Predicting Future COVID-19 Cases in the US using Curve Fitting in SPSS: Part 1

Curve fitting fits a series of equations, or models, to a set of data, which can then be extrapolated in order to predict values outside of the range of the present data. Most typically, this is used for the forecasting of future data using present and past data.

The US is currently (as of November 10th, 2020) experiencing the third of wave of new COVID-19 cases, with the pandemic first reaching American soil around March 1st of this year. We have experienced two waves which have already peaked and subsided, corresponding with peak dates of April 9th (34,632 new cases) and July 17th (76,157 new cases). Presently, daily new cases in the United States has breached 130,000, which has never happened before. Here, we will examine how curve fitting can be used in order to predict future new cases of COVID-19 in the United States.

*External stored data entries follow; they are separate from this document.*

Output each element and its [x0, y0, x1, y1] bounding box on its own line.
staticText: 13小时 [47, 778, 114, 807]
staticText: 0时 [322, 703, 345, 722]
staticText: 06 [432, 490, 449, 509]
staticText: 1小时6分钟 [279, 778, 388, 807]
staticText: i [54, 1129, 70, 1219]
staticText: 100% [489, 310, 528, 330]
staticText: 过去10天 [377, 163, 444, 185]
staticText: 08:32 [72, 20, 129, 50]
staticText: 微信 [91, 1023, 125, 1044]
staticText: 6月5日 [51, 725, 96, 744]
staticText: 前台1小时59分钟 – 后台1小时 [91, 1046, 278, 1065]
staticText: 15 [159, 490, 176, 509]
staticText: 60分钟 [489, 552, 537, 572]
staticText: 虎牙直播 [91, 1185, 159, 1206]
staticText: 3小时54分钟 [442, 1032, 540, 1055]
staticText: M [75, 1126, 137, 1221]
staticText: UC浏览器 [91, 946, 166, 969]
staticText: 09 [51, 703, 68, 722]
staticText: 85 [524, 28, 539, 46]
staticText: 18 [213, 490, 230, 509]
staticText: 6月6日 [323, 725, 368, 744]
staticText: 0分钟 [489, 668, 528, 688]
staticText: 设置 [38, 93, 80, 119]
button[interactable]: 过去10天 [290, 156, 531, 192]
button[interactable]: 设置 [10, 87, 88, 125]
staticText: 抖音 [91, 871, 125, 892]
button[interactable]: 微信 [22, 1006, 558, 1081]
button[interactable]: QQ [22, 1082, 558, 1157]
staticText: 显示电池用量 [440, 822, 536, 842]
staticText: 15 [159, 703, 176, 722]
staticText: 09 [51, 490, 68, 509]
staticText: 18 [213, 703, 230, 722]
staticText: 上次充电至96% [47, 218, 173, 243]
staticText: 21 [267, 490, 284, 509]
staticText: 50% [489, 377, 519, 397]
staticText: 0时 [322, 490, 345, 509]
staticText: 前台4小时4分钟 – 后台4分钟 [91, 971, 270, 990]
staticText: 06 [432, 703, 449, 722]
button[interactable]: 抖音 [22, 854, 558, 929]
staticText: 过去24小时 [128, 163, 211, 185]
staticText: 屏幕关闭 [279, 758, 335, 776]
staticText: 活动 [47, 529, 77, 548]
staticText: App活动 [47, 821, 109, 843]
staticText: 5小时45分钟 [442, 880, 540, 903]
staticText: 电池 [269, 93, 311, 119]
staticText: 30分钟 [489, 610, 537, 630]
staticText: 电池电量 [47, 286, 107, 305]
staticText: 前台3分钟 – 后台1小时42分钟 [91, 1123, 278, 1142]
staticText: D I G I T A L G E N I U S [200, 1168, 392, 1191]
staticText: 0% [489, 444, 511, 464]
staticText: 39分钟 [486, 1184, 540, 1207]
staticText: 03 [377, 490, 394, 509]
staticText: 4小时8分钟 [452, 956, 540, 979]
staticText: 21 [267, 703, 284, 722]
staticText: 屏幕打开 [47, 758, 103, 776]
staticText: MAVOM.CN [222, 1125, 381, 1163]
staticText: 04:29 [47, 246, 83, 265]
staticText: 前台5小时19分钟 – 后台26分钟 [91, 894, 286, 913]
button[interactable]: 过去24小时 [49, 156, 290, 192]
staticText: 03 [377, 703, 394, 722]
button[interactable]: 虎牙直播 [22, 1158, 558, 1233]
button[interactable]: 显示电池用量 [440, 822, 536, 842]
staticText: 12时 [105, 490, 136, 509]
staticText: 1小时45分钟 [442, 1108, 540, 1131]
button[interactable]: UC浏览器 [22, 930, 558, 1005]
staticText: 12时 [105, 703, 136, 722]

Dates, daily new cases, and moving average data were downloaded fromĀ https://covidtracking.com/data/charts/us-daily-positive in CSV format, and imported into SPSS. First, we can create a line graph to illustrate the trends in daily new cases:

Here, we see the first two waves, along with our current third wave. Both of the first two waves are characterized by a sharp increase in daily new cases, followed by a peak and a more gradual decline. The first peak of 34,632 new cases along with the second peak of 76,157 new cases produces a ratio of 2.199; if this is a pattern, we may predict the third peak to consist of 76,157 * 2.199 = 167,472 new cases. In addition, there were 99 days between the first and second peaks. Again, if we take this as a pattern, this would predict the third peak to present itself on October 24th, 2020. Based on these data, it appears that this third peak is either happening now, or will happen in the very near future, suggesting that this predicted date is not too far off.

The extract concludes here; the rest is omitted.